Les effets recherchés avec la limitation de la vitesse de circulation en ville sont multiples. Mais le premier argument, c’est le renforcement de la sécurité routière : lors d’un choc avec un véhicule qui roule à 30km/h, un piéton a 90% de chances de survie. Mais lors d’un choc avec un véhicule qui roule à 50km/h, le piéton n’a plus que 20% de chances de survivre.

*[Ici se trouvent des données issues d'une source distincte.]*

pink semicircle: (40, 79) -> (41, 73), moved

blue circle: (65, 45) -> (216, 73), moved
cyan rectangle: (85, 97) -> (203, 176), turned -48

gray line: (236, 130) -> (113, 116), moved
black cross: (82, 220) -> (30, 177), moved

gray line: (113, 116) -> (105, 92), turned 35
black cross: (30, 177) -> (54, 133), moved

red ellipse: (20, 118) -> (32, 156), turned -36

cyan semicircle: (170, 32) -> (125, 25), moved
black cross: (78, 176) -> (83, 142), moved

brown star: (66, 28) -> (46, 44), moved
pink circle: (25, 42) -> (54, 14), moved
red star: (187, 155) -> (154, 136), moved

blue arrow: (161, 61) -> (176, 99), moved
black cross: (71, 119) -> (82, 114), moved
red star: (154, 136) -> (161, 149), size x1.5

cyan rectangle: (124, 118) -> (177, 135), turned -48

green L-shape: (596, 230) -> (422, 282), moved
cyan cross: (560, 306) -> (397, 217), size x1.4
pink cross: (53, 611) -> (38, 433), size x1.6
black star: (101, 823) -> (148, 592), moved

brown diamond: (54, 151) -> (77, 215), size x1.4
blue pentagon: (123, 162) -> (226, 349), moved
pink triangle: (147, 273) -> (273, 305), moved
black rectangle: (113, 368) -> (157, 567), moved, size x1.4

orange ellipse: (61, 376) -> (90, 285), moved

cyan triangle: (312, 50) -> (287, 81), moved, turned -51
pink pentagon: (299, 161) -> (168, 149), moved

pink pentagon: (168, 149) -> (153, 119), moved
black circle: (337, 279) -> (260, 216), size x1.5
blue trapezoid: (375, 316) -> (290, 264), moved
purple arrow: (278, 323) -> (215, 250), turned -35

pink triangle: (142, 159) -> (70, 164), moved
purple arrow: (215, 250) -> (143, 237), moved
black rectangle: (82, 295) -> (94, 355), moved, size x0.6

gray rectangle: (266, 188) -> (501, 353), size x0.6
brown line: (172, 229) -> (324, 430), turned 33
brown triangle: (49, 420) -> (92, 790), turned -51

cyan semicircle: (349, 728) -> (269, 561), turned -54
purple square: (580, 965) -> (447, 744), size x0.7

Et la mesure est efficace, des études réalisées dans des villes ayant abaissé leur vitesse de circulation le prouvent. À Toronto par exemple, le nombre d’accidents impliquant des véhicules motorisés à diminué de 67% depuis l’instauration de la réglementation. À Helsinki, où la vitesse est limitée à 30 km/h depuis 2019, il n’y a plus eu aucun décès piéton depuis cette date. Au vue de ces résultats, il n’est pas surprenant de voir la réduction de la vitesse des véhicules en ville faire partie des principales attentes des piétons dans le premier baromètres des villes marchables paru récemment.

Mais en ayant recours à cette mesure, les villes ne cherchent pas uniquement à accroître la sécurité des urbains. Diminuer la vitesses des véhicules motorisés doit aussi permettre d’atteindre un autre objectif : inciter les gens à délaisser leur voiture au profit des mobilités douces. Selon le Cerema, qui a étudié les impacts de la mesure à Grenoble, le trafic routier a connu une diminution de 9% des véhicules légers et de 20% des véhicules lourds depuis que la vitesse y est de 30km/h. En facilitant le report modal vers les autres mobilités, la mesure est donc également pertinente d’un point de vue environnemental.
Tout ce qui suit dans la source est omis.